With the kind supervision of Jason Harris, I was able to write a paper that straddled two relatively novel areas of law that interested me: the Personal Property Securities Act (2009) and Bitcoin. Since I will be submitting parts of the paper for publication, I am not going to post the whole thesis here. However, I am happy to post my abstract:
This thesis is a critical analysis of a complex, and largely novel part of the Personal Property Securities Act (2009) – perfection by control. This Act serves to rank the interests of secured parties in the collateral that secures them.
Whilst most interests are ranked according to the time that they are registered, there are a few exceptions to this. Most relevantly for this thesis, one such exception is security interests perfected by control. These interests are in intangible assets. Where the control provisions are satisfied, they grant the secured party a super-priority over registered interests.
The nature of this super-priority is explored in the first case study, which analyses a priority contest between a Bank’s interest (so perfected), and the proceeds of a purchase money security interest (a lesser super-priority).
However, the Achilles heel of the control provisions is the restriction of the asset-classes to which control applies, and its corollary: asset specific tests for control. This weakness is highlighted by the second case study – a priority contest similar to the first, but with a novel intangible asset – a bitcoin account.
First, this chapter shows the possible results of such a priority contest, highlighting the consumer protection benefits of applying control to the novel asset-class. Second, the asset-class is normatively and technically analysed, proving that the secured party in this novel asset-class holds equal or greater “actual” control than secured parties in established, controllable asset-classes.

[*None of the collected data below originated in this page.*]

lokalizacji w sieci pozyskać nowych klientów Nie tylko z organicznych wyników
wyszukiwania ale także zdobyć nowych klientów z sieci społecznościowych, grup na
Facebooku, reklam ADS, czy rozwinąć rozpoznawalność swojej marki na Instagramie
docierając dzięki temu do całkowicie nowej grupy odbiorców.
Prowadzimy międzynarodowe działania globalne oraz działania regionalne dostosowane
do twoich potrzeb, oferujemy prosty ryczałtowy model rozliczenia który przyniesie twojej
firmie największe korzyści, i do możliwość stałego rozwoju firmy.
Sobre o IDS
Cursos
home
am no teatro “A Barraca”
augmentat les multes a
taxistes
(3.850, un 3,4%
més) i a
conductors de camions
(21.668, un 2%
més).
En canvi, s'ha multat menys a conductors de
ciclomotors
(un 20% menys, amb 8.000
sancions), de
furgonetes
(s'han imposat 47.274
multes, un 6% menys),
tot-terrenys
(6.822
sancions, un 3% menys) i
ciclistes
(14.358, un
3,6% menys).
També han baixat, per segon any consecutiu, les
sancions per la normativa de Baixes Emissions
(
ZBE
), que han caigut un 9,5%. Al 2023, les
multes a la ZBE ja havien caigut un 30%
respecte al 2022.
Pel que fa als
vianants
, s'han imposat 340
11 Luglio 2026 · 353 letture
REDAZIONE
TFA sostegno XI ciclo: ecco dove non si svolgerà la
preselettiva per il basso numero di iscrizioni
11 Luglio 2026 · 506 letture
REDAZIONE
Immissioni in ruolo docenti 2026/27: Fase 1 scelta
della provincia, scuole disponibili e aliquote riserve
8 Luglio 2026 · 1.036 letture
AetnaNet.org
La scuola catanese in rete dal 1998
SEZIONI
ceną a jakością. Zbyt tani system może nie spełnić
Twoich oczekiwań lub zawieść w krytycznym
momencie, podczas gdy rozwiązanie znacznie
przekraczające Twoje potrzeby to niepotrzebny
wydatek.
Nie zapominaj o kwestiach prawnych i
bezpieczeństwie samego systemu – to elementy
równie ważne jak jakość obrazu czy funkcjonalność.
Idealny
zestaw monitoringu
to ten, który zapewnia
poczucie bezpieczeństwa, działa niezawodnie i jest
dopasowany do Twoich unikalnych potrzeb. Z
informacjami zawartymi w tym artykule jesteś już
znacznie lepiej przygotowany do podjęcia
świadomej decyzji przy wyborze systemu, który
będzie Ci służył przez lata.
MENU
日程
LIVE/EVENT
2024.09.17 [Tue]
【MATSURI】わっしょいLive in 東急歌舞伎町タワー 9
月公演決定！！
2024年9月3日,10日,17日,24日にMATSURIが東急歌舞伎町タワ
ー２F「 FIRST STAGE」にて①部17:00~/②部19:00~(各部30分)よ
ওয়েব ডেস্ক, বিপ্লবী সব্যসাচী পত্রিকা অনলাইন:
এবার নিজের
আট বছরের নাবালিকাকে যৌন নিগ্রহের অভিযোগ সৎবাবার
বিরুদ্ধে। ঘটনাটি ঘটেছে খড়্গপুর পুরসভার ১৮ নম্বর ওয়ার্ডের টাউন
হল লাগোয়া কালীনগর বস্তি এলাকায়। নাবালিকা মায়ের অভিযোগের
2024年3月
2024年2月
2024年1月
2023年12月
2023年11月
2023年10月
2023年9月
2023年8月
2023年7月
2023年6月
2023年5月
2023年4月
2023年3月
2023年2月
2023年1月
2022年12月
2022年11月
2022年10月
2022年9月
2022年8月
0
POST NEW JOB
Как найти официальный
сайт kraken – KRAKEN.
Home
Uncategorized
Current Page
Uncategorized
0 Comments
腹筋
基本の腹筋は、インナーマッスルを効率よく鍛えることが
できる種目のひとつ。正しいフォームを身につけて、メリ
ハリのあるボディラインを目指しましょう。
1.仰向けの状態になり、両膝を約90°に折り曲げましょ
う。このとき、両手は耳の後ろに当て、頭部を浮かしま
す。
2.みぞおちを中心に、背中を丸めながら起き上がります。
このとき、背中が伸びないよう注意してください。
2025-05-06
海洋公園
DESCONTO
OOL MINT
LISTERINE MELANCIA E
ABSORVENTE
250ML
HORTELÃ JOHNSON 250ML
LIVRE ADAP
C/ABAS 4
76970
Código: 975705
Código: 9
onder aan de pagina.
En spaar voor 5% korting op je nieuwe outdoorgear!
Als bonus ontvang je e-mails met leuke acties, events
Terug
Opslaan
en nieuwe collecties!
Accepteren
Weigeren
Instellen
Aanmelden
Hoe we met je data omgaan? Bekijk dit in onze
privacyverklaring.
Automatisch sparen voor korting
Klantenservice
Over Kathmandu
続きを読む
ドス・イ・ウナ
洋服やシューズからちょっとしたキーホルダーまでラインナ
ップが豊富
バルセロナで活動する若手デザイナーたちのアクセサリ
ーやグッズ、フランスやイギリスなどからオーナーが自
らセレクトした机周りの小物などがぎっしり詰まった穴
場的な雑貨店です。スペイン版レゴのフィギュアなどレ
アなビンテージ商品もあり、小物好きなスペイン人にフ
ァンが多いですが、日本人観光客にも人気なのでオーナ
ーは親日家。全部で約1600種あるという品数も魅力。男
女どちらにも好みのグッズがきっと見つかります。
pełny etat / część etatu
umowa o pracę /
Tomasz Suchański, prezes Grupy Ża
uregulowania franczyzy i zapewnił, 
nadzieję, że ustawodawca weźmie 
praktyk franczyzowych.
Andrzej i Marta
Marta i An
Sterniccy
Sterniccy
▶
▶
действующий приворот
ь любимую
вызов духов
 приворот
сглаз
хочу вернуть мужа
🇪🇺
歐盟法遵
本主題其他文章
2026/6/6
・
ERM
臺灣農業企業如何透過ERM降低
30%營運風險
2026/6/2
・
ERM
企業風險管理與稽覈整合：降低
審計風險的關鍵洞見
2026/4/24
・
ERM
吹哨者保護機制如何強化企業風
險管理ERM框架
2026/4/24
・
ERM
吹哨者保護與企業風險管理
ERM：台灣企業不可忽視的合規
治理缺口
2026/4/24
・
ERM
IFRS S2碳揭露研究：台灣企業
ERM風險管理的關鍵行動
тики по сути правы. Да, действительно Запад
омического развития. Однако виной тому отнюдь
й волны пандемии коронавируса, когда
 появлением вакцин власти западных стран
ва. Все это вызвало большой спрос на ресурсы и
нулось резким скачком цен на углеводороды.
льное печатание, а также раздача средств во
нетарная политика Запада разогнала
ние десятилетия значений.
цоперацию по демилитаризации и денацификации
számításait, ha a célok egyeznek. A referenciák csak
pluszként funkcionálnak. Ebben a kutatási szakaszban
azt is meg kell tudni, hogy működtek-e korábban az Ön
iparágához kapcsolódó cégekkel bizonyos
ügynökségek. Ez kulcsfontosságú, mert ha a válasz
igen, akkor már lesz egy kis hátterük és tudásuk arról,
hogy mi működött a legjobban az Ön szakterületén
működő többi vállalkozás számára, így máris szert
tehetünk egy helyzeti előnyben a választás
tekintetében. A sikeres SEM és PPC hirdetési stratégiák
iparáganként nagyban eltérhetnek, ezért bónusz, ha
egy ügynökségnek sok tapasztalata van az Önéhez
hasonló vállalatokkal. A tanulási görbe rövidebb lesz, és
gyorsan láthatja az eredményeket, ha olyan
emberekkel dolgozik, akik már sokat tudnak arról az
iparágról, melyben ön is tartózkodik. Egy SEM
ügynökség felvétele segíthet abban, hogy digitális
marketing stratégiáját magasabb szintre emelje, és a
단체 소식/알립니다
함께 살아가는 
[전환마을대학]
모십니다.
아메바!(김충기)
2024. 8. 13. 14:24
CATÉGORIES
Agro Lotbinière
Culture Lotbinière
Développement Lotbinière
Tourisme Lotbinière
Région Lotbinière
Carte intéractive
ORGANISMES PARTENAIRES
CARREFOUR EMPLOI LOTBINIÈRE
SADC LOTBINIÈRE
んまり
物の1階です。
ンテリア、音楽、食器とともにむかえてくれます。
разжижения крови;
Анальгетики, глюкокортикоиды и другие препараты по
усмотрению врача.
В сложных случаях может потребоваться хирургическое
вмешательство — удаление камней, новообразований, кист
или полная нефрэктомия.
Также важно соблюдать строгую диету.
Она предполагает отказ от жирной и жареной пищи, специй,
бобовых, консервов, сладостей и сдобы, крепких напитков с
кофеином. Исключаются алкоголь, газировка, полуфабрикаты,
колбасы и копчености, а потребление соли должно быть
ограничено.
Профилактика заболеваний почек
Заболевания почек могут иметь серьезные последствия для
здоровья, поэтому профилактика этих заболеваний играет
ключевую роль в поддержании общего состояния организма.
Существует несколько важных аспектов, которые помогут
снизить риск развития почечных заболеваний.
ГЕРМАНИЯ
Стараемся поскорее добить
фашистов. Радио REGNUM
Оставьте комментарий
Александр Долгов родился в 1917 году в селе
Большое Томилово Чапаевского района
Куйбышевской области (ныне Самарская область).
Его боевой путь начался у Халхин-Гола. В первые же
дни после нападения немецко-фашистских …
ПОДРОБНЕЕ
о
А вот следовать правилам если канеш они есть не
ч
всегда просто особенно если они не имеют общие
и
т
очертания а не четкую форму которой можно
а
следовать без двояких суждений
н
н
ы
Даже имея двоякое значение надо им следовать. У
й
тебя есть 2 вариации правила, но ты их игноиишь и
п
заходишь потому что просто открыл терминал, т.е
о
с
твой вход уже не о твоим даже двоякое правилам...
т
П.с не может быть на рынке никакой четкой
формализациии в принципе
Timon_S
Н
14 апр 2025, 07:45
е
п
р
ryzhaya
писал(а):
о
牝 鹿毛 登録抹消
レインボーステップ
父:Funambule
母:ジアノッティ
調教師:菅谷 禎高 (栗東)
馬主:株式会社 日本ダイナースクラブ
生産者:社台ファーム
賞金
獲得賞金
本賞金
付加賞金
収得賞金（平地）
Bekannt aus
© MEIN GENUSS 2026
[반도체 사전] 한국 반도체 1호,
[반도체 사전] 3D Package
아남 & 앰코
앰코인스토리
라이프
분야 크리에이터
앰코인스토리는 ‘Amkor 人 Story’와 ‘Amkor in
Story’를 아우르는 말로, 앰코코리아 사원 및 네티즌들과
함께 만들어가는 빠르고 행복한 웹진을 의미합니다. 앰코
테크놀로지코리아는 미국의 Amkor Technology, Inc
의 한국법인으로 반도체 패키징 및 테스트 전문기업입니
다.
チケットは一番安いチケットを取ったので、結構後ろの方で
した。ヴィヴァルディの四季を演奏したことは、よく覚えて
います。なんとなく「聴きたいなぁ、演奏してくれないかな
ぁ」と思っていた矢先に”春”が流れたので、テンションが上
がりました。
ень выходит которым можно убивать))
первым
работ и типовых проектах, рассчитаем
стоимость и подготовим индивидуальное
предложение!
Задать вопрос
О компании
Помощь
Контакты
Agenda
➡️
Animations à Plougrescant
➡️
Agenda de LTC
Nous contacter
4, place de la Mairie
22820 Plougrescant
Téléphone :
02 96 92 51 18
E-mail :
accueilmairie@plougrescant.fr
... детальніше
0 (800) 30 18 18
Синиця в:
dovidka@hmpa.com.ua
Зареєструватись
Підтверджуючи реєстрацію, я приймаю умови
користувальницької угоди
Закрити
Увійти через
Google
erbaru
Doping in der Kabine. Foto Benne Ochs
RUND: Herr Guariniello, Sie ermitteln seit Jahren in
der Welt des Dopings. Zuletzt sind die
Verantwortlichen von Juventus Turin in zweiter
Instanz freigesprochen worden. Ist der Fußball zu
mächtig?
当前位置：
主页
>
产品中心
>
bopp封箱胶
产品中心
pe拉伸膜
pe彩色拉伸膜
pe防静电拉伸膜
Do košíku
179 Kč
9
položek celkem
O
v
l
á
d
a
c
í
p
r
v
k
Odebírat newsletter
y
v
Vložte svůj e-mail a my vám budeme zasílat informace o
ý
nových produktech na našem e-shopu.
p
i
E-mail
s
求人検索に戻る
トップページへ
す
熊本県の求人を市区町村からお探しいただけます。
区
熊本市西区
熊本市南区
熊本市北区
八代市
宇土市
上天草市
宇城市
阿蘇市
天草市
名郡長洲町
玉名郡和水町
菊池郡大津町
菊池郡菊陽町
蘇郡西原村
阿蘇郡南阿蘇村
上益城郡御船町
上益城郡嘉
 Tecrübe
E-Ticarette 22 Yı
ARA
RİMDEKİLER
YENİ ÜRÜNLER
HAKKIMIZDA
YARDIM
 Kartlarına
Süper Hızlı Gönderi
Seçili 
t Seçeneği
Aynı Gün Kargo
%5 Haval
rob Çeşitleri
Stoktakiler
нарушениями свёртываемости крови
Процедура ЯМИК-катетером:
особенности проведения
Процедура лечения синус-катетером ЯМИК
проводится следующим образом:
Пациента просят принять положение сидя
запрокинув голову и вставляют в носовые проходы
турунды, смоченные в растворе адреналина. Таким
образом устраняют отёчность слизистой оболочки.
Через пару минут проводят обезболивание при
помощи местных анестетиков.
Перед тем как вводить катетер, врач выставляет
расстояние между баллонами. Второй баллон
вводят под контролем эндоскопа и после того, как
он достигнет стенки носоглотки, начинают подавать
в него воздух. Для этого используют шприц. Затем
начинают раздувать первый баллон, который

Then, the current asset-class-specific control provisions are applied to the priority contest, and it is shown that the current provisions do not allow such an interest to be perfected by control.
Using the second case study as an analytic fulcrum, this thesis posits that the current, asset-class-based tests are too narrow, artificially constricting perfection by control. After an analysis of the central similarities of the control provisions, this thesis presents an alternate, universal test for control.
I am also proud to publish here my acknowledgements. Without the people I mention below, I would not have been able to write what I did.
I would like to acknowledge and thank my supervisor, Jason Harris, for his counsel, guidance and support. I would like to thank Nicholas Mirzai, Amor Sexton and Bianca Balzer for being sounding boards for my ideas.
I would like to acknowledge my father, Avner Ottensooser, for explaining to me the technically correct manner of expressing the mechanisms of bitcoin graphically, and for auditing my technical ideas. I also wish him a speedy recovery.
I would like to thank the Australian Digital Currency and Commerce Association, especially board members Jason Williams of BitPos and Ronald M. Tucker of Bit Trade Australia for technical assistance. I would also like to thank the Banking and Financial Services Law Association for hosting a talk on Bitcoin at exactly the right time, giving me a few new ideas to ponder.